** WORK ITEM **
Reproduce the listing below exactly, except for its pictures.

********

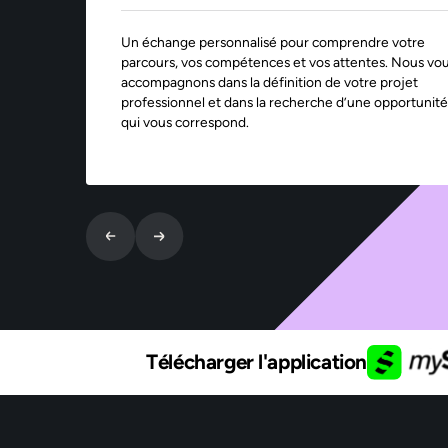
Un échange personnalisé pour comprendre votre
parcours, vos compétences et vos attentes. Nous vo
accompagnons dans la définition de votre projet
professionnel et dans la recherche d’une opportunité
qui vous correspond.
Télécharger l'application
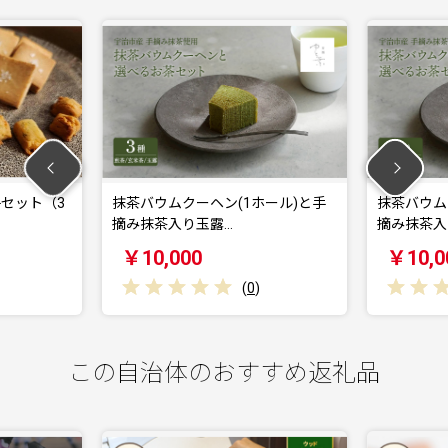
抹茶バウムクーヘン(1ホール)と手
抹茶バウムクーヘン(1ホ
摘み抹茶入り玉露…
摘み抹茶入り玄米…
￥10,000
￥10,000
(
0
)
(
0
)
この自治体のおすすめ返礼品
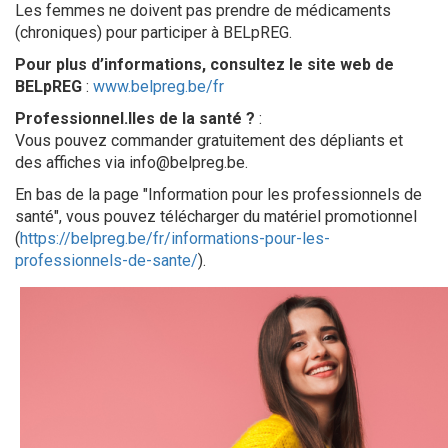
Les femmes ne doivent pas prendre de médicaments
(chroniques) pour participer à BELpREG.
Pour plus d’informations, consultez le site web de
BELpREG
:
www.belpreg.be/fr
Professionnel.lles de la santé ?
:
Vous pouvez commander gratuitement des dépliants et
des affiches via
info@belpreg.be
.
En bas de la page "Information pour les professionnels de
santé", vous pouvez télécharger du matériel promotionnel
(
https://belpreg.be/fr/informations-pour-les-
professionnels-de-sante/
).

********

** RESPONSE **
Un échange personnalisé pour comprendre votre
parcours, vos compétences et vos attentes. Nous vo
accompagnons dans la définition de votre projet
professionnel et dans la recherche d’une opportunité
qui vous correspond.
Télécharger l'application
抹茶バウムクーヘン(1ホール)と手
抹茶バウムクーヘン(1ホ
摘み抹茶入り玉露…
摘み抹茶入り玄米…
￥10,000
￥10,000
(
0
)
(
0
)
この自治体のおすすめ返礼品
Les femmes ne doivent pas prendre de médicaments
(chroniques) pour participer à BELpREG.
Pour plus d’informations, consultez le site web de
BELpREG
:
www.belpreg.be/fr
Professionnel.lles de la santé ?
:
Vous pouvez commander gratuitement des dépliants et
des affiches via
info@belpreg.be
.
En bas de la page "Information pour les professionnels de
santé", vous pouvez télécharger du matériel promotionnel
(
https://belpreg.be/fr/informations-pour-les-
professionnels-de-sante/
).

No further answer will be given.